I finally won my FOIA lawsuit against the IRS. The basis of my lawsuit was that the IRS inappropriately cited exemptions to redact almost all of the emails responsive to my request. Also, the IRS failed to even search for other material I requested, as they claimed my request was too broad. However, the judge ruled the IRS had not provided a viable basis for those exemptions and that, in general, my request was not overly broad, but was very specific. As a result, the IRS must now reproduce previously redacted material without the redactions, so I can actually read what they did not want me to see, plus search for and produce additional documents they never even looked for.
Also, what’s very interesting is that the judge began his ruling by stating that I founded a bank but that “an international tax enforcement body shut it down on suspicion of tax evasion in 2022.” That is precisely what I alleged happened in my dismissed civil rights lawsuit against the IRS and OCIF. Former IRS Chief Jim Lee and former OCIF Commissioner Natalia Zaqueira lied during the OCIF press conference. Lee said neither the IRS nor J5 had anything to do with the closure of my bank, and Zaqueira said the bank was being shut down to protect customers from insolvency. But based just on the limited IRS production, it was clear to the judge what actually happened.
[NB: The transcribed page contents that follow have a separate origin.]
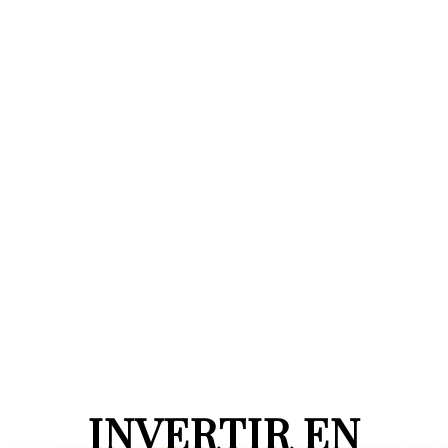
INVERTIR EN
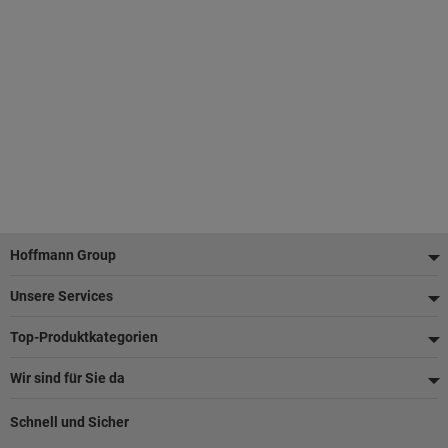
Fußzeile
Hoffmann Group
Unsere Services
Top-Produktkategorien
Wir sind für Sie da
Schnell und Sicher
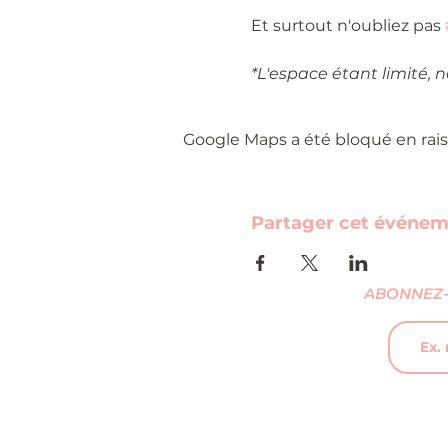
Et surtout n'oubliez pas 
*L'espace étant limité, 
Google Maps a été bloqué en rais
Partager cet événe
ABONNEZ-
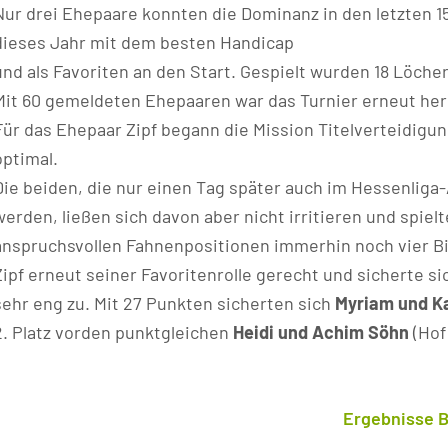
Nur drei Ehepaare konnten die Dominanz in den letzten 1
dieses Jahr mit dem besten Handicap
und als Favoriten an den Start. Gespielt wurden 18 Löche
Mit 60 gemeldeten Ehepaaren war das Turnier erneut he
Für das Ehepaar Zipf begann die Mission Titelverteidigun
optimal.
Die beiden, die nur einen Tag später auch im Hessenliga
werden, ließen sich davon aber nicht irritieren und spiel
anspruchsvollen Fahnenpositionen immerhin noch vier Bi
Zipf erneut seiner Favoritenrolle gerecht und sicherte sic
sehr eng zu. Mit 27 Punkten sicherten sich
Myriam und K
2. Platz vorden punktgleichen
Heidi und Achim Söhn
(Hof
Ergebnisse B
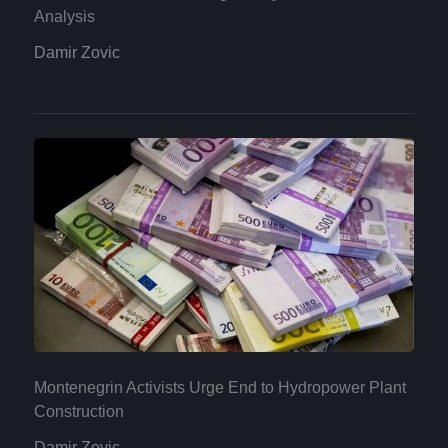
Analysis
Damir Zovic
Montenegrin Activists Urge End to Hydropower Plant
Construction
Damir Zovic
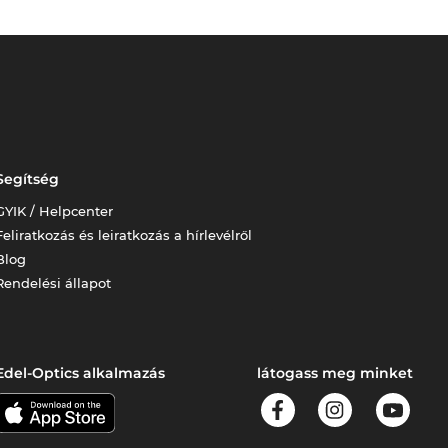
Segítség
GYIK / Helpcenter
Feliratkozás és leiratkozás a hírlevélről
Blog
Rendelési állapot
Edel-Optics alkalmazás
látogass meg minket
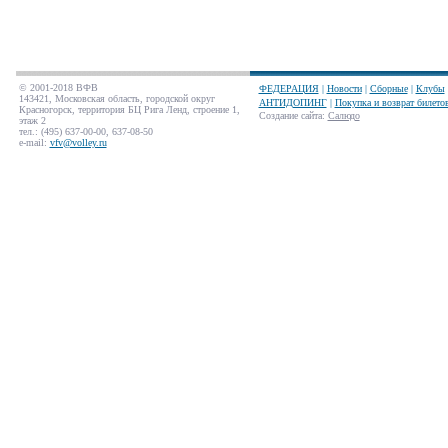
© 2001-2018 ВФВ
ФЕДЕРАЦИЯ
|
Новости
|
Сборные
|
Клубы
143421, Московская область, городской округ
АНТИДОПИНГ
|
Покупка и возврат билето
Красногорск, территория БЦ Рига Ленд, строение 1,
Создание сайта
:
Салюдо
этаж 2
тел.: (495) 637-00-00, 637-08-50
e-mail:
vfv@volley.ru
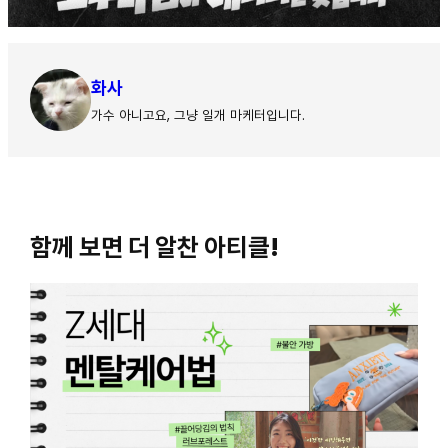
화사
가수 아니고요, 그냥 일개 마케터입니다.
함께 보면 더 알찬 아티클!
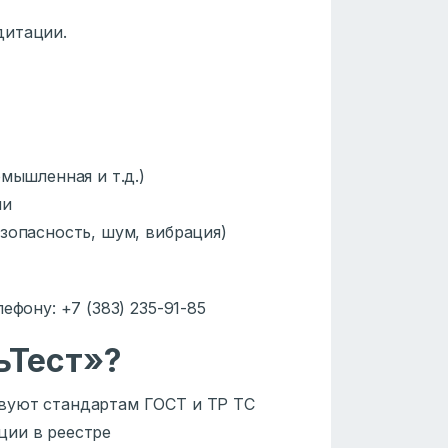
дитации.
омышленная и т.д.)
ии
езопасность, шум, вибрация)
ефону: +7 (383) 235-91-85
ьТест»?
твуют стандартам ГОСТ и ТР ТС
ции в реестре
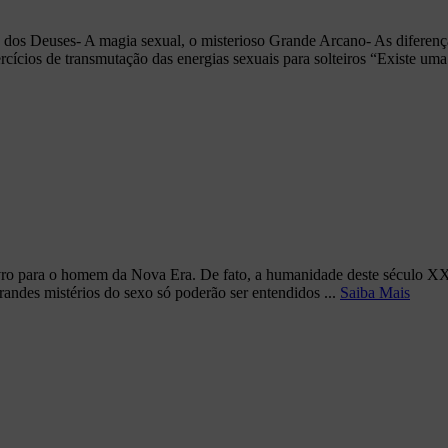
dos Deuses- A magia sexual, o misterioso Grande Arcano- As diferenças
ícios de transmutação das energias sexuais para solteiros “Existe uma 
o para o homem da Nova Era. De fato, a humanidade deste século XX a
randes mistérios do sexo só poderão ser entendidos ...
Saiba Mais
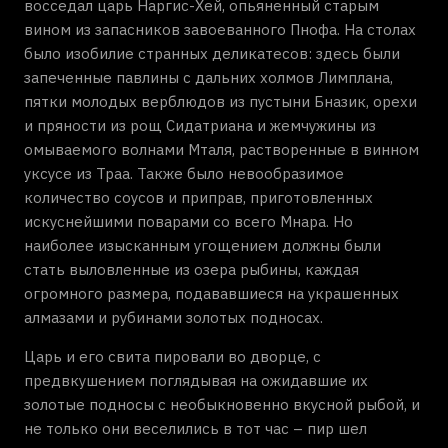
восседал царь Наргис-Хей, опьяненный старым
вином из запасников завоеванного Пнофа. На столах
было изобилие странных деликатесов: здесь были
запеченные павлины с дальних холмов Лимплана,
пятки молодых верблюдов из пустыни Бназик, орехи
и пряности из рощ Сидатриана и жемчужины из
омываемого волнами Мталя, растворенные в винном
уксусе из Траа. Также было невообразимое
количество соусов и приправ, приготовленных
искуснейшими поварами со всего Мнара. Но
наиболее изысканным угощением должны были
стать выловленные из озера рыбины, каждая
огромного размера, подававшиеся на украшенных
алмазами и рубинами золотых подносах.
Царь и его свита пировали во дворце, с
предвкушением поглядывая на ожидавшие их
золотые подносы с необыкновенно вкусной рыбой, и
не только они веселились в тот час – пир шел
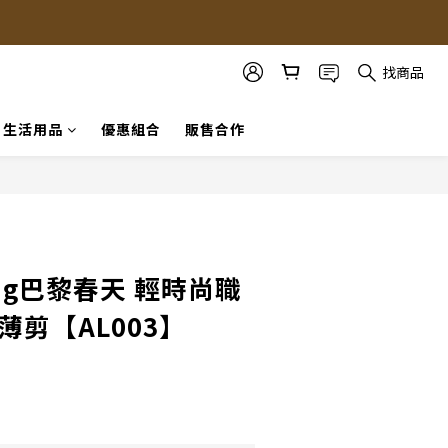
找商品
生活用品
優惠組合
販售合作
立即購買
pring巴黎春天 輕時尚職
薄剪【AL003】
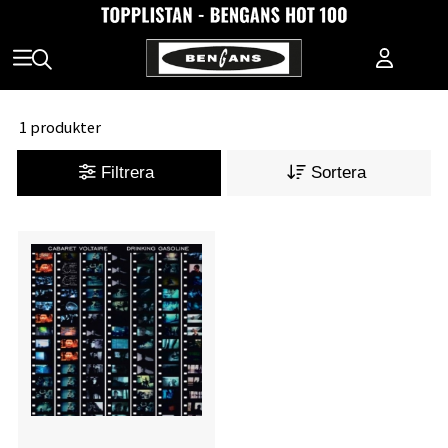
1 produkter
Filtrera
Sortera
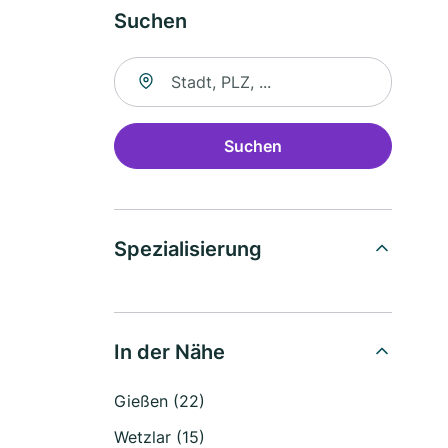
Suchen
Suche nach Ort
Suchen
Spezialisierung
In der Nähe
Gießen (22)
Wetzlar (15)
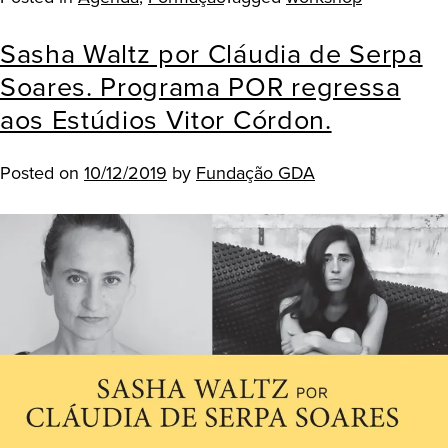
Sasha Waltz por Cláudia de Serpa
Soares. Programa POR regressa
aos Estúdios Vitor Córdon.
Posted on
10/12/2019
by
Fundação GDA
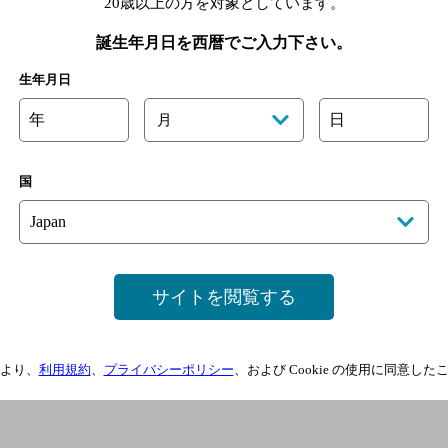
20歳以上の方を対象としています。
誕生年月日を西暦でご入力下さい。
生年月日
年
日
月
国
サイトを閲覧する
より、
利用規約
、
プライバシーポリシー
、および Cookie の使用に同意し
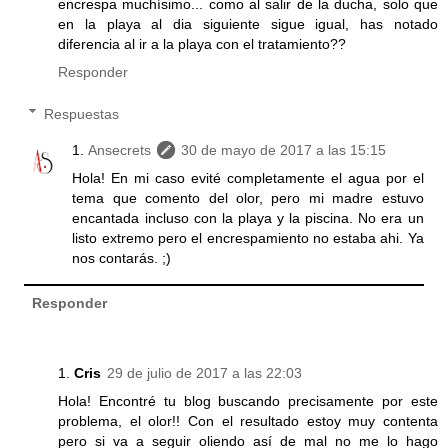
encrespa muchísimo... como al salir de la ducha, solo que
en la playa al dia siguiente sigue igual, has notado
diferencia al ir a la playa con el tratamiento??
Responder
Respuestas
Ansecrets
30 de mayo de 2017 a las 15:15
Hola! En mi caso evité completamente el agua por el
tema que comento del olor, pero mi madre estuvo
encantada incluso con la playa y la piscina. No era un
listo extremo pero el encrespamiento no estaba ahi. Ya
nos contarás. ;)
Responder
Cris
29 de julio de 2017 a las 22:03
Hola! Encontré tu blog buscando precisamente por este
problema, el olor!! Con el resultado estoy muy contenta
pero si va a seguir oliendo así de mal no me lo hago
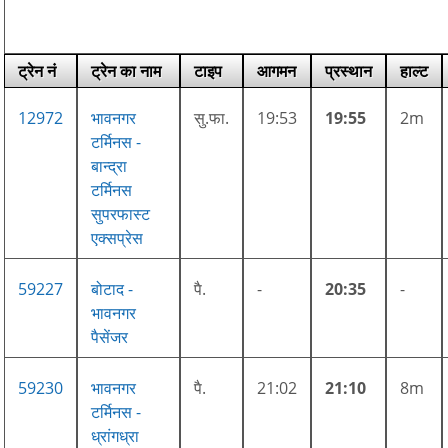
ट्रेन नं
ट्रेन का नाम
टाइप
आगमन
प्रस्थान
हाल्ट
12972
भावनगर
सु.फा.
19:53
19:55
2m
टर्मिनस -
बान्द्रा
टर्मिनस
सुपरफास्ट
एक्सप्रेस
59227
बोटाद -
पै.
-
20:35
-
भावनगर
पैसेंजर
59230
भावनगर
पै.
21:02
21:10
8m
टर्मिनस -
ध्रांगध्रा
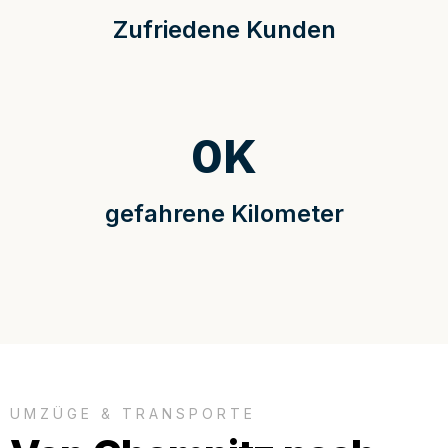
Zufriedene Kunden
0
K
gefahrene Kilometer
UMZÜGE & TRANSPORTE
The judge may not have appreciated what his conclusion implied, as that was not something he was asked to rule on. But one aspect of his conclusion should have raised a concern. How do authorities justify shutting down a bank on the mere “suspicion of tax evasion”? Don’t you have to prove there actually was tax evasion? This is particularly problematic with my bank, as prior to the shutdown there was a criminal grand jury investigation that found no evidence to substantiate that suspicion. So in my case, my bank was not shut down based on a suspicion of tax evasion, but despite the fact that the suspicion proved to have been unfounded. That makes the shutdown even worse.